President-elect Barack Obama has proposed tax cuts and a rapid dash to a green economy in his first major policy speech since his election.
Mr Obama said that massive stimulus spending was essential to avert a long and grinding recession.
'I don't believe it's too late to change course, but it will be if we don't take dramatic action as soon as possible,' Mr Obama said.
'If nothing is done, this recession could linger for years,' he said, in an appeal both to Congress and to the public to back a stimulus bill that is expected to total at least $775bn.
Republicans are baulking at the costs and query how much of the money will actually stimulate growth to haul the world's largest economy out of its year-old contraction.
But Mr Obama said the economic costs of not launching a huge stimulus would be far worse, even in the face of a budget deficit that is forecast to top one trillion dollars this year.
Without action, Mr Obama warned 'the unemployment rate could reach double digits,' an entire generation's potential might be thwarted, and the US could lose its global competitive edge.
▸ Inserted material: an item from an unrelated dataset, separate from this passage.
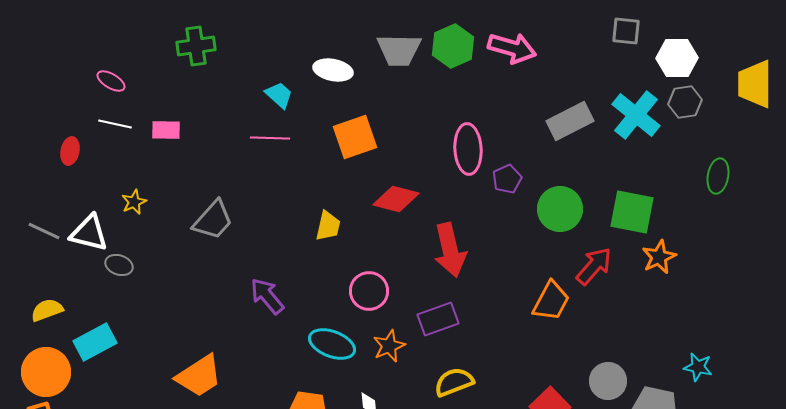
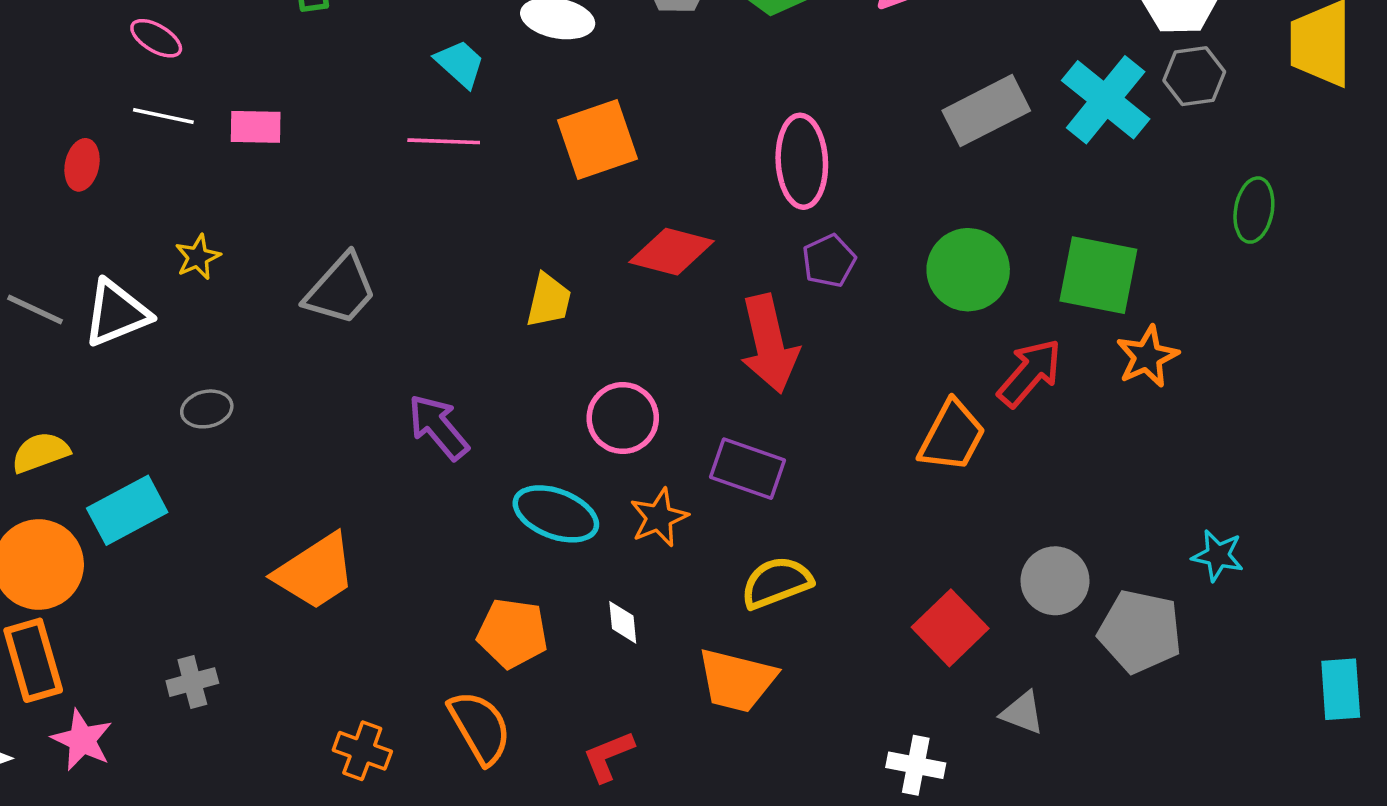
purple pentagon: (507, 179) -> (829, 261), moved
white triangle: (89, 233) -> (116, 313), turned -36
gray ellipse: (119, 265) -> (207, 409), moved, turned -32
purple rectangle: (438, 319) -> (748, 469), turned 39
'In short, a bad situation could become dramatically worse,' he told an audience at George Mason University in Virginia.
Mr Obama has already vowed a nationwide program of repairs to 'crumbling' roads, bridges and schools, a rollout of broadband Internet across rural America, and federal aid to cash-strapped US states.
In the speech, he pledged a 1,000 dollar tax cut for 95% of working families as the 'first stage' of a program of tax relief that would extend into the government's next budget.
Production of alternative energy would be doubled in the next three years, Mr Obama said, and more than 75% of federal buildings and 2m homes would be modernised to cut billions from power bills.
The president-elect promised a new 'smart' electricity grid to cut blackouts and deliver the new modes of energy to homes and businesses.
And he said all patients' medical records would be computerised within five years, saving billions and saving lives.
'I understand that some might be skeptical of this plan,' Mr Obama said.